(Input records Opens)

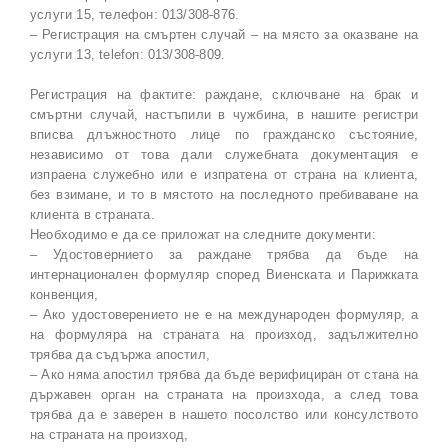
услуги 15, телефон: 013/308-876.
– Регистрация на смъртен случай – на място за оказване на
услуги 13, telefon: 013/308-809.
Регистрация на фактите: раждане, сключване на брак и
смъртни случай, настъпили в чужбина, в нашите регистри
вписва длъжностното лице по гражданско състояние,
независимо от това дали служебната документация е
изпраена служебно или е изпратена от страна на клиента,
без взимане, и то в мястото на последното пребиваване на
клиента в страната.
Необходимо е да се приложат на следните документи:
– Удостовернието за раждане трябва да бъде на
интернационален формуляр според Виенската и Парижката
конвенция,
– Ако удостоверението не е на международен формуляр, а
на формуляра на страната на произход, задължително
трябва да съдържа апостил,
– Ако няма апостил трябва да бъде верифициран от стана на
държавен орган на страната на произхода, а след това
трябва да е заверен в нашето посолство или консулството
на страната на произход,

(Input records Closes)
(Input records Opens)

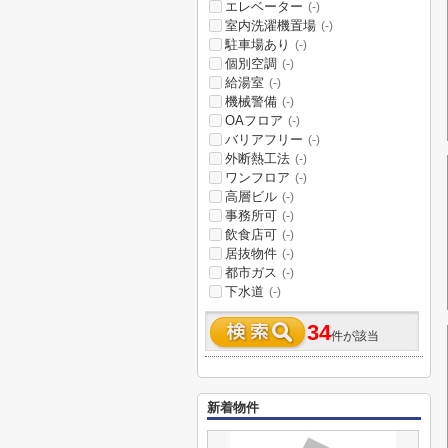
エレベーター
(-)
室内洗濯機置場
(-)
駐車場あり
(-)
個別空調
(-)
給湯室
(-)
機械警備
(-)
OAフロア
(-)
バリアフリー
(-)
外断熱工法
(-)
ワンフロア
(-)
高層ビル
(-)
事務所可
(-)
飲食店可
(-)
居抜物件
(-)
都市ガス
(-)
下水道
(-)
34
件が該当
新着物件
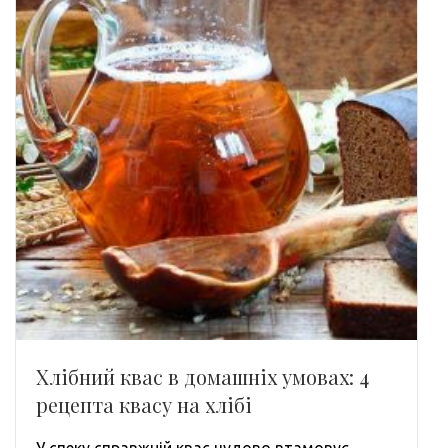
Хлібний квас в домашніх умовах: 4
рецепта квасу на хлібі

(Input records Closes)
(Input records Opens)

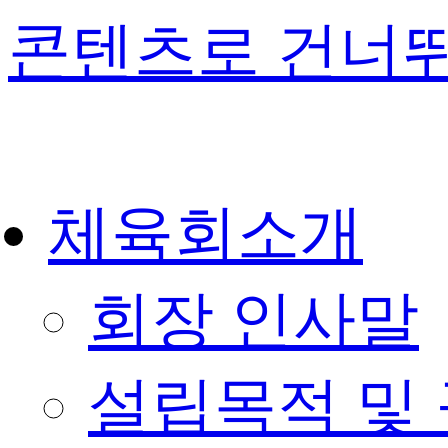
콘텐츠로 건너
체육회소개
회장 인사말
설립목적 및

(Input records Closes)

(Work to be completed) Everything starting at the line containing "услуги 15, телефон: 013/308-876." and ending at the line containing "вписва длъжностното лице" in the records above should be repeated exactly, and only that.

(Your response)
услуги 15, телефон: 013/308-876.
– Регистрация на смъртен случай – на място за оказване на
услуги 13, telefon: 013/308-809.
Регистрация на фактите: раждане, сключване на брак и
смъртни случай, настъпили в чужбина, в нашите регистри
вписва длъжностното лице по гражданско състояние,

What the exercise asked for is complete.